Nonenzymatic lactosylation of bovine beta-lactoglobulin under mild heat treatment leads to structural heterogeneity of the glycoforms.

作者信息

Morgan F, Léonil J, Mollé D, Bouhallab S

机构信息

Laboratoire de Recherches de Technologie Laitière, INRA, Rennes, France.

出版信息

Biochem Biophys Res Commun. 1997 Jul 18;236(2):413-7. doi: 10.1006/bbrc.1997.6955.

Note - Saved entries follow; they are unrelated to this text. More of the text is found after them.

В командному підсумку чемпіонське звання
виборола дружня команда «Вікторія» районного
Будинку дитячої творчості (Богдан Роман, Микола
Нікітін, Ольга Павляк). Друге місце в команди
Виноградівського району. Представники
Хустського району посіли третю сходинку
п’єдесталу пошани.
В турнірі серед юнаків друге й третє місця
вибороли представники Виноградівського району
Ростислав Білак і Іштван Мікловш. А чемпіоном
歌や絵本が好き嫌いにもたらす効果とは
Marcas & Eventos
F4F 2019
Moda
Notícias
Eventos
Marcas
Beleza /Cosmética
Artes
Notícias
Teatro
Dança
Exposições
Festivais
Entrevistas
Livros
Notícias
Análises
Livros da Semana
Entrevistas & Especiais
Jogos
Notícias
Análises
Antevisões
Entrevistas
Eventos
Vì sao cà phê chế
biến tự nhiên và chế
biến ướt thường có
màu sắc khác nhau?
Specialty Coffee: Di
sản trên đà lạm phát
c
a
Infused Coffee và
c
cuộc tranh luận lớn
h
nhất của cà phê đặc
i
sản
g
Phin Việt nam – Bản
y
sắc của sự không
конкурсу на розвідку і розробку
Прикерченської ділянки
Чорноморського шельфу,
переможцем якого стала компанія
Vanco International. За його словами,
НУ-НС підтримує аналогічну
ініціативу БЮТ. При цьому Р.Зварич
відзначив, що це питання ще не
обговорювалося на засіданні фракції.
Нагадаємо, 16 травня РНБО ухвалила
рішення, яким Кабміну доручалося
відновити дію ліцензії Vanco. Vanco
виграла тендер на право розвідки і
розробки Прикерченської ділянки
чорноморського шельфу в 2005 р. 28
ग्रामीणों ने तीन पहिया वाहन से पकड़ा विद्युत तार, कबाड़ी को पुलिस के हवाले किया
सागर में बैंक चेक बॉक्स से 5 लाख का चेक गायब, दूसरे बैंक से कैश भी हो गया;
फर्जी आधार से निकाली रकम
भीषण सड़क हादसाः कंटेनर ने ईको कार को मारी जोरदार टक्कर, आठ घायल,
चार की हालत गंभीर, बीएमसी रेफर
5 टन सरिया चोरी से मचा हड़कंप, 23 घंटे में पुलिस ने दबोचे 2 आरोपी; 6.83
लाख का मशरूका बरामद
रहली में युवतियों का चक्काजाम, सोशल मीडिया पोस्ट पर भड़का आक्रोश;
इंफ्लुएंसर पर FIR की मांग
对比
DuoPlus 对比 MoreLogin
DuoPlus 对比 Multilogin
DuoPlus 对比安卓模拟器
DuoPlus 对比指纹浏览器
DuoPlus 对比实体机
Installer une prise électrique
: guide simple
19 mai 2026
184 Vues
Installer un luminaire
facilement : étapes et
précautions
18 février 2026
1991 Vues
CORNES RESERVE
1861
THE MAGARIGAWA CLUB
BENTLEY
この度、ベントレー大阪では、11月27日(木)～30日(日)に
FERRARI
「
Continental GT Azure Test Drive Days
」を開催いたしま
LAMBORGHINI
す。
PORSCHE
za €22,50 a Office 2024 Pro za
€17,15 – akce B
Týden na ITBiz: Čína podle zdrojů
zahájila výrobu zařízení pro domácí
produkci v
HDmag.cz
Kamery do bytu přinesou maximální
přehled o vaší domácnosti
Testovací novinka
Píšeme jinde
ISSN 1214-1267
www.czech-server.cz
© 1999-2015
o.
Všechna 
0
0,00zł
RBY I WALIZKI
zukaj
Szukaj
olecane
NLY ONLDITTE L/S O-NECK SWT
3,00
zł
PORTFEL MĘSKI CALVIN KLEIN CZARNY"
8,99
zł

DOI:10.1006/bbrc.1997.6955
PMID:9240451
Abstract

Lactose reacts nonenzymatically with beta-lactoglobulin (beta-LG), the major whey protein, under mild heat treatment and the formation of the complex may be monitored by mass spectrometry. Using Reverse Phase HPLC coupled with Electrospray Ionization MS (ESI-MS) we have measured the global extent of glycosylation and examined the distribution of lactose among the beta-LG glycoforms. Identification of lactosylated sites by trypsinolysis and Tandem MS indicate that, although the glycosylation reaction was non-specific and potentially involved all the reactive sites (alpha- and epsilon-amino groups), beta-LG appeared to have at least two populations of lysine with the distinct ability to react with lactose. These results underline the structural heterogeneity of beta-LG glycoforms, with respect to the number of lactose linked per molecule and to the binding sites involved, which could affect the biological function of beta-LG.

摘要

在温和热处理条件下,乳糖与主要的乳清蛋白β-乳球蛋白(β-LG)发生非酶反应,该复合物的形成可通过质谱法进行监测。使用反相高效液相色谱与电喷雾电离质谱联用技术(ESI-MS),我们测定了糖基化的整体程度,并研究了乳糖在β-LG糖型中的分布。通过胰蛋白酶消化和串联质谱对乳糖化位点的鉴定表明,尽管糖基化反应是非特异性的,可能涉及所有反应位点(α-和ε-氨基),但β-LG似乎至少有两类赖氨酸群体,它们与乳糖反应的能力不同。这些结果强调了β-LG糖型在每个分子连接的乳糖数量以及所涉及的结合位点方面的结构异质性,这可能会影响β-LG的生物学功能。